The crimper (not shown it the picture above) makes a ridge that stands up on the back side of the crimp. This can be hammered over (with a suitable spreader against the cells!) in order to pack the cells closer together.
Friday, September 11. 2009
Wednesday, September 9. 2009
Last week, Neil Fraser CERTZ came and had a look at my engine mounting arrangement. I want to rubber mount the motor while hard mounting some cells in front and the inverter on top. He recommended diagonal 38.1x2.5mm roll cage tube between the suspension towers and the front corners to provide a location for the motor mounts. A structure to hold the inverter and cells will be attached to these new members too. The cells will need to be mounted such that they can break away in a crash.
The tube is extremely strong, it comes in 5.5m lengths and has a bit of flex when it's that long, but boy, when you cut off an arm sized piece, there is no give to it at all.
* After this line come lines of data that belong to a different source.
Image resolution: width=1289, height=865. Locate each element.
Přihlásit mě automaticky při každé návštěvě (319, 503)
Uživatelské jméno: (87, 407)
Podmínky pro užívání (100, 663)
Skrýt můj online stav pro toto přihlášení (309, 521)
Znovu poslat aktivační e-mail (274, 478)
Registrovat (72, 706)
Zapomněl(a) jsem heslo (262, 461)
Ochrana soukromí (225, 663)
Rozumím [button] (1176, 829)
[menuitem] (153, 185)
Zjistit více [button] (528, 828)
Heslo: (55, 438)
He also recommended 3mm steel plate to reinforce the subframe where the tube joins. As conic sections are somewhat new to me, I've made up a dummy tube -- the threaded rod lets me adjust the length while I get the end profiles correct. When it's time to make the real thing, getting things right first time will be more critical. The taped on cardboard shows the shape of the spreader plates.
We also discussed putting another layer of cells in the boot and this won't be a significant problem. The cell frame will be made with 50x25x3mm angle iron and hung off 3mm C sections welded to into the boot floor/wheel arch corner. I'll probably connect it to the firewall too. I was only able to get 50x50x3 angle iron, so I may well be ripping it down with the grinder.
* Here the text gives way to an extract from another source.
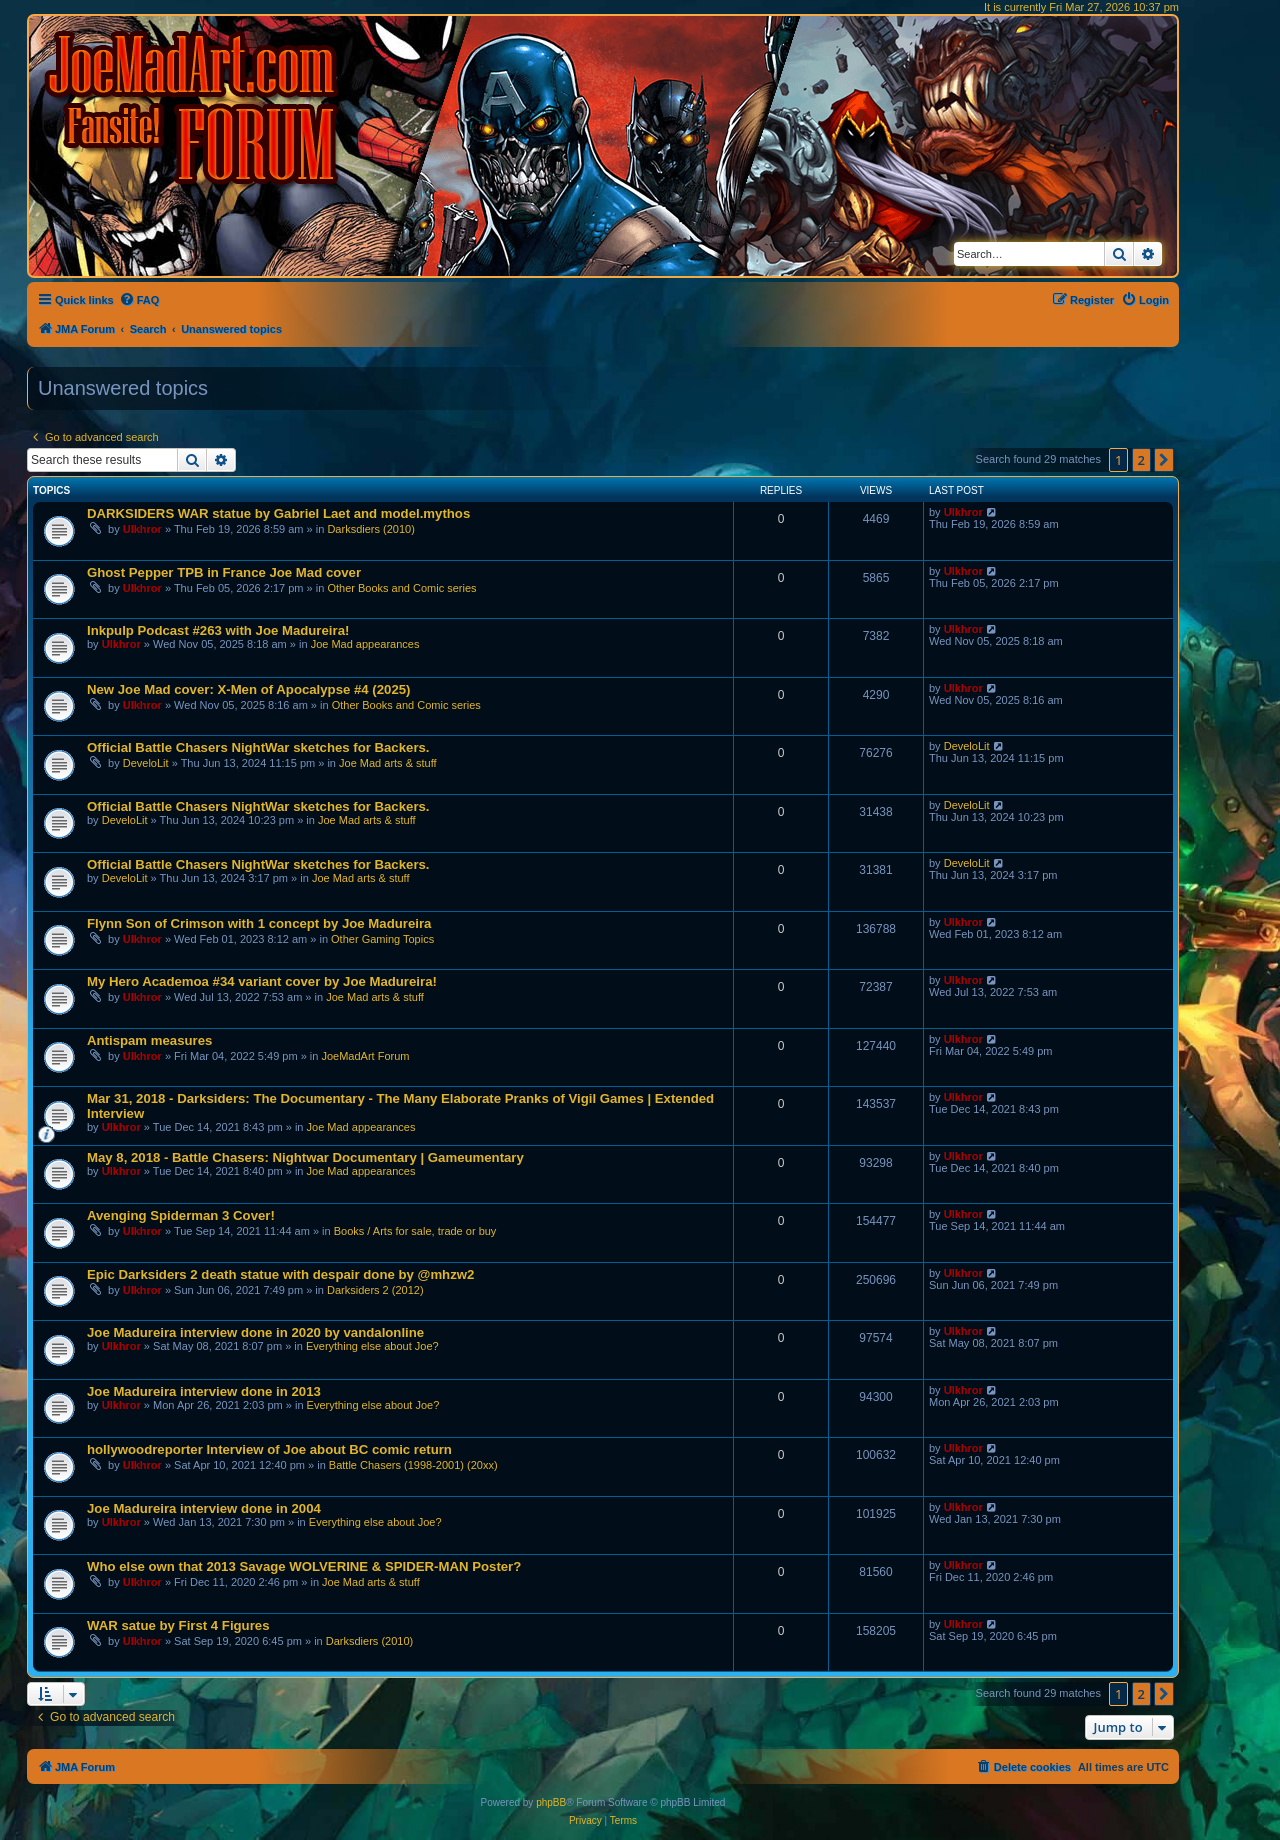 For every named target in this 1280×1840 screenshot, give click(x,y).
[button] (1164, 460)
Tuesday, September 8. 2009
Eva Håkansson of Electrocat and KillaCycle fame describes strapping Thunder Sky cells with straps normally found on shipping crates. I need to solve this problem too -- the cells I have already installed in the car are restrained by the sides of the battery box, but the cells at the front of the car and the cells above the first layer in the boot won't have a strong box around them.